About the killing radius, heavy tanks required direct hits for penetration of their armour
What Lw needed DESPERATELY was something to kill tanks from the air. Soviet tanks
For suppresion work Lw had excellent, very effective, cluster bombs not to mention the powerful but inaccurate 21cm and28cm rockets.They prefered the bombs.
About the killing radius, heavy tanks required direct hits for penetration of their armour
Which is a pipe dream that no combatant, from any nation was able to achieve during the war. The high kill rates from aircrafdt look impressive, until the actual details of individual actions are examined. According to Bergsytom, during the Kursk battle, there was an incident involving both of the HS 129 units....about 40 aircraft, that claimed the destruction of almost an entire Soviet Tank Brigade....about 70 tanks....in one day. Turns out just three tanks were destroyed.
What "tankbusting" aircraft could do was suppress them either by immobilizing them, killing or injuring the crews, or pining them to allow the ground formations to envelope, isolate and then destroy that armour
And the Soviets had the PTAB cluster bomb and an AT variant as well as well as the RS 82 rocket, all from 1941....much earlier than any of the ordinance you mention
You dont need to penetrate the frontal armour of a tank to knock it out or disable it. A paytern of 5 inch rockets within 30 yards of the target will deliver around 800 lbs of high explosive in a tight radius around the target. more than enough to set up a concussion wave that will generally kill or maim the crew, take of a track, rupture a fuel line, or a dozen other ways to stop that tank. Firepowert was the key to understanding how allied rocket attacks worked. this was less apparent in the German approach. German approach was not invalid, it eventually overtook the allied approach, but not in the context of the war itself. Further postwar development was needed to bring those late war German projects to fruition.
I see as usual your rebuttal has absolutely zero supporting evidence....nice
That depends on how you define accurate.
Hs-129Bs and Ju-87Gs fired at armored vehicles from a range of about 300 meters.
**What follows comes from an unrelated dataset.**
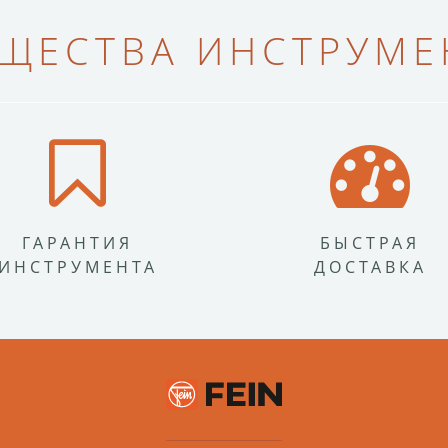
ЩЕСТВА ИНСТРУМЕН
ГАРАНТИЯ
БЫСТРАЯ
ИНСТРУМЕНТА
ДОСТАВКА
I think a volley of FF rockets could hit a tank from that distance.
Your post, as usual, is full of insults ,arrogance, ignorance and discrimination
Your claims that german aircrafts did not destroy soviet tanks has 0 evidence. You keep repeating that caramel about soviet brigade at Kursk.
Soviet evidence show no kills but they dont explain why that brigade stoped. Do you want evidence? READ! Read SG2 s actions as fire brigade to stop soviets armor penetraions of the front. Read how ground attack forces were asking for support by cannon armed Stukas. There are photographic evidence as well.
Why they were risking their lives flying Ju87Gs in 1945? For no reason? They did not knew ? You know Lw was evaluating the results of newly introduced weapons in the field. READ!. They dicovered the shortcomings of early 30mm cannons, they evaluated the reults of 37 mm as well . Overclaiming of course did occur. But in contrast to the aerial victories, in attacks against tanks there were not only forward directors but often whole companies and battallions to witness the results
2)Obviously you dont have a clue about the situation faced by the Germans on the Eastern front! Simply There were no enough ground forces to "envelope,isolate and destoy that armour" .How easy every thing looks from a chair!German held a line of strongholds and usually soviets tanks broke the line in the interim space. German tanks and and heavy self propelled guns of korps level reserve were going to counter attack but there were never enough of them. Luftwaffe had to destroy tanks breaking in the rear of german front lines. Soviets had so many tanks that very often used them as infantry carriers as well!
3) Did i say that soviets did not had cluster bombs??? What that has to do with this discusiion? My point is that German did not need the rockets as supression weapons, they had the their cluster bombs. You are so anxious to devalue anything german that you say irrelevant things!